A flow divider is a hydraulic device that, as the name implies, separates flow into two or more parts. This lets a single pump simultaneously power more than one circuit. Two types of proportional flow dividers are the spool version; and the gear or rotary design.
Spool dividers split the input flow proportionally into two output flows. Common output ratios are 50/50, 60/40 and 66.6/33.3, but any ratio is theoretically possible.
The major components in a spool divider are a housing with an inlet port and two outlet ports; and an internal moveable spool. The spool features cross-drilled holes through the mid-point section, bisected by a center flow passage that runs the length of the spool.
The spool is free to move back and forth in the housing. Flow from the inlet enters through the passage in the center of the spool, divides and travels to each end of the spool. Flow exits both ends, passes through narrow gaps between the spool OD and housing, and out the ports.
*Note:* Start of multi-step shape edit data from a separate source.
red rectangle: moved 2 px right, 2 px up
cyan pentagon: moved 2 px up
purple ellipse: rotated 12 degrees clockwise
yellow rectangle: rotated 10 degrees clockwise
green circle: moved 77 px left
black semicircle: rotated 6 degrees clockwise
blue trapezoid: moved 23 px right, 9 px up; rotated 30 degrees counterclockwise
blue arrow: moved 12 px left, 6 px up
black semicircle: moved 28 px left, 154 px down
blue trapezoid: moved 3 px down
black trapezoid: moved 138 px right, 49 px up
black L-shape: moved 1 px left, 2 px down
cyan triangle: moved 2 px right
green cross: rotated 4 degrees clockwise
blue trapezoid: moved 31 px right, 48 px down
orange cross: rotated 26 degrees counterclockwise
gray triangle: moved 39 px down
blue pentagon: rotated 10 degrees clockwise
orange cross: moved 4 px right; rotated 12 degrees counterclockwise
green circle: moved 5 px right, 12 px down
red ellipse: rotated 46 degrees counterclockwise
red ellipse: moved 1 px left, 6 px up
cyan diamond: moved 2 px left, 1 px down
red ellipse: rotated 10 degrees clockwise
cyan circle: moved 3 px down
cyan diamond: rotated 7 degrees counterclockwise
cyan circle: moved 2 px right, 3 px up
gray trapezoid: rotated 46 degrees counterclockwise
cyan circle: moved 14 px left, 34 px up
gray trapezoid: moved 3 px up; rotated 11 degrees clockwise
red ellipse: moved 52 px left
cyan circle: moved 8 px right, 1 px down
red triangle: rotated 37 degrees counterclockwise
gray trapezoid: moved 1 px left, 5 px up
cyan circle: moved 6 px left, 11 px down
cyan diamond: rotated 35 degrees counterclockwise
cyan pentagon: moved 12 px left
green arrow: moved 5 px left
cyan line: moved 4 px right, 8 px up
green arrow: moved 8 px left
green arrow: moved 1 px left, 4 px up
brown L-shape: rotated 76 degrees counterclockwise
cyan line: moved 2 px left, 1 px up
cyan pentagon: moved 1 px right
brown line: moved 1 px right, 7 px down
If pressure on one side increases, the spool reacts to the pressure differential and shifts toward the other port. One outlet opens slightly more than the other but flow to both remains constant. Thus, both output flows are pressure compensated, and the flow division remains constant despite varying loads and pressures in the circuits. If input flow varies, the output flows will vary proportionally. And if one side is blocked, the other side will be blocked as well.
The gear-type divider can separate flow into two or more paths. A gear divider consists of a housing, two or more internal sections of mating gears, and barriers that separate the sections from one another. A common shaft connects the gear sections. Flow enters one end of the housing and routes through a channel to each of the gear sections. Fluid forces act on the gear teeth, causing them to rotate in opposite directions. Fluid between the gear teeth and housing is carried around to the opposite side of the gear section. As the teeth mesh, fluid is pushed out of each outlet port.
Because all the gear sections are connected, all the gears rotate at the same speed. The positive displacements of the gear sections produce a constant division of the flow. Inlet flow is divided proportionally between each section. Even if pressures in the output circuits vary, the output flows are proportional to the input. Should the input flow vary, output flows will likewise vary proportionally. And if one output is blocked, the others are also blocked. A relief valve prevents pressure intensification.
Gear-type dividers can also be used to combine return flow in circuits. Most spool dividers are not designed to permit reverse flow.
Rotary-gear dividers have a low pressure drop across the section and many offer efficiencies approaching 98%. Spool type dividers tend to require a sizeable pressure drop just to operate. That will generate heat, and engineers need to consider the inherent inefficiency when sizing them for an application. Gear-type flow dividers are also more tolerant of contamination. Spool-type dividers, on the other hand, have little internal leakage and can be highly accurate, although they tend to cost more than comparable rotary-gear dividers.
Many fluid-power component manufacturers make flow dividers for different flows, pressures, and with different accuracy levels and tolerance limits to suit many applications. Two common applications for flow dividers are multi-cylinder and multiple hydraulic motor circuits.
For cylinder applications, given the divider’s accuracy limits, inherent design characteristics could cause the path with the highest load pressure to receive a higher percentage of the flow. If a rigid mechanism ties the cylinders together, the lead cylinder can pull the lagging cylinder and cause cavitation.
Synchronization at the end of the cylinder stroke is a must, or engineers must compensate for any accuracy error that is expected with each stroke. In applications where the mechanisms between the two cylinders are too rigid, operating inaccuracy will cause the eventual lock-up of the system, with potential damage to the mechanical structure.
Hydraulic-motor drive systems will be affected in much the same manner. Rigid frames or mechanisms tying the motors together, such as vehicle wheels or conveyor sprockets, could potentially contribute to cavitation, lock-up, and pressure intensification. Variations in speed and/or possible lock-up can also be caused by differences in motor displacement, motor leakage, differences in wheel diameter, plus variations in the coefficient of friction between the wheels.
When using flow dividers, engineers should be aware of several application considerations. Like other hydraulic components, problems like entrapped air or excessive contamination can hurt performance. And operating at flows below the recommended limits can affect accuracy. In all versions there is no dividing or combining when flows are below the minimum rated input flow. For example, if flow in a spool divider starts at zero, the housing will essentially act as a tee until the unit reaches its minimum flow rating.
Likewise, inaccuracies are cumulative. Even if two or more devices in series individually operate within stated accuracy limits, the stack-up of acceptable errors may hurt overall system performance.